**Aim of the exercise:**
Would you write out all of the data exactly as it appears below?

Data extracted from a collection
:::::

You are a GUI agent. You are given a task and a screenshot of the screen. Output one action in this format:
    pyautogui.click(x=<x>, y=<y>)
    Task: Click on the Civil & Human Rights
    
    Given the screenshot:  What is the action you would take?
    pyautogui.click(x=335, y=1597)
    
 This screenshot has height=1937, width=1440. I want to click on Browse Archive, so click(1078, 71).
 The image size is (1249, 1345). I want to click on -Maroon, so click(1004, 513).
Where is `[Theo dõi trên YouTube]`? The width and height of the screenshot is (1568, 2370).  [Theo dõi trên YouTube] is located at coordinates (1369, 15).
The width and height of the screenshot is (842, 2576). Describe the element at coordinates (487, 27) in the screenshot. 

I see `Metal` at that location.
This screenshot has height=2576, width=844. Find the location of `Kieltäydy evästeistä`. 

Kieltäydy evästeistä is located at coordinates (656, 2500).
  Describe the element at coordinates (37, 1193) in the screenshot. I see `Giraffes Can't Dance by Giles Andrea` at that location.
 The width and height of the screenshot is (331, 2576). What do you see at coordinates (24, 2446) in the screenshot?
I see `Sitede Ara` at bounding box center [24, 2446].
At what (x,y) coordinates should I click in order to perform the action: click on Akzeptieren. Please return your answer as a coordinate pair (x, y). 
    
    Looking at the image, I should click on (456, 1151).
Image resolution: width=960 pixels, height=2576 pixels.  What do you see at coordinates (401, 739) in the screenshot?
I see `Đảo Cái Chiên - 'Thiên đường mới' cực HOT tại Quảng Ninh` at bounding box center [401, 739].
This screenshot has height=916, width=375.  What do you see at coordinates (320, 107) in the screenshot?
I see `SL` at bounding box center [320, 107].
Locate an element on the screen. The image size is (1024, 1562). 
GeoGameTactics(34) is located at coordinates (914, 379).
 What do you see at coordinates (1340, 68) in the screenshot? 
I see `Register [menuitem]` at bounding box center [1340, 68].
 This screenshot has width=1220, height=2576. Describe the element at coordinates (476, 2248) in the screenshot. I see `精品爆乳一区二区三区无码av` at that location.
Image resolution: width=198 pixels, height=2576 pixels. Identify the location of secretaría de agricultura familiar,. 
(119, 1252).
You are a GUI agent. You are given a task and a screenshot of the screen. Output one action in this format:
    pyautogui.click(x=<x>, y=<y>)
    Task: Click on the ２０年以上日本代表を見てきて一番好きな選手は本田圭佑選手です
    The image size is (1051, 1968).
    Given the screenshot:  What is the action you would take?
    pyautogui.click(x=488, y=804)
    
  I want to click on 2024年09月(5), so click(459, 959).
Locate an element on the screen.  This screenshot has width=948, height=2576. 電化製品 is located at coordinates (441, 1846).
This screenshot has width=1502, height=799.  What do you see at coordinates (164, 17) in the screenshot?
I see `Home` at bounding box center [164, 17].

:::::

**Exercise response:**
You are a GUI agent. You are given a task and a screenshot of the screen. Output one action in this format:
    pyautogui.click(x=<x>, y=<y>)
    Task: Click on the Civil & Human Rights
    
    Given the screenshot:  What is the action you would take?
    pyautogui.click(x=335, y=1597)
    
 This screenshot has height=1937, width=1440. I want to click on Browse Archive, so click(1078, 71).
 The image size is (1249, 1345). I want to click on -Maroon, so click(1004, 513).
Where is `[Theo dõi trên YouTube]`? The width and height of the screenshot is (1568, 2370).  [Theo dõi trên YouTube] is located at coordinates (1369, 15).
The width and height of the screenshot is (842, 2576). Describe the element at coordinates (487, 27) in the screenshot. 

I see `Metal` at that location.
This screenshot has height=2576, width=844. Find the location of `Kieltäydy evästeistä`. 

Kieltäydy evästeistä is located at coordinates (656, 2500).
  Describe the element at coordinates (37, 1193) in the screenshot. I see `Giraffes Can't Dance by Giles Andrea` at that location.
 The width and height of the screenshot is (331, 2576). What do you see at coordinates (24, 2446) in the screenshot?
I see `Sitede Ara` at bounding box center [24, 2446].
At what (x,y) coordinates should I click in order to perform the action: click on Akzeptieren. Please return your answer as a coordinate pair (x, y). 
    
    Looking at the image, I should click on (456, 1151).
Image resolution: width=960 pixels, height=2576 pixels.  What do you see at coordinates (401, 739) in the screenshot?
I see `Đảo Cái Chiên - 'Thiên đường mới' cực HOT tại Quảng Ninh` at bounding box center [401, 739].
This screenshot has height=916, width=375.  What do you see at coordinates (320, 107) in the screenshot?
I see `SL` at bounding box center [320, 107].
Locate an element on the screen. The image size is (1024, 1562). 
GeoGameTactics(34) is located at coordinates (914, 379).
 What do you see at coordinates (1340, 68) in the screenshot? 
I see `Register [menuitem]` at bounding box center [1340, 68].
 This screenshot has width=1220, height=2576. Describe the element at coordinates (476, 2248) in the screenshot. I see `精品爆乳一区二区三区无码av` at that location.
Image resolution: width=198 pixels, height=2576 pixels. Identify the location of secretaría de agricultura familiar,. 
(119, 1252).
You are a GUI agent. You are given a task and a screenshot of the screen. Output one action in this format:
    pyautogui.click(x=<x>, y=<y>)
    Task: Click on the ２０年以上日本代表を見てきて一番好きな選手は本田圭佑選手です
    The image size is (1051, 1968).
    Given the screenshot:  What is the action you would take?
    pyautogui.click(x=488, y=804)
    
  I want to click on 2024年09月(5), so click(459, 959).
Locate an element on the screen.  This screenshot has width=948, height=2576. 電化製品 is located at coordinates (441, 1846).
This screenshot has width=1502, height=799.  What do you see at coordinates (164, 17) in the screenshot?
I see `Home` at bounding box center [164, 17].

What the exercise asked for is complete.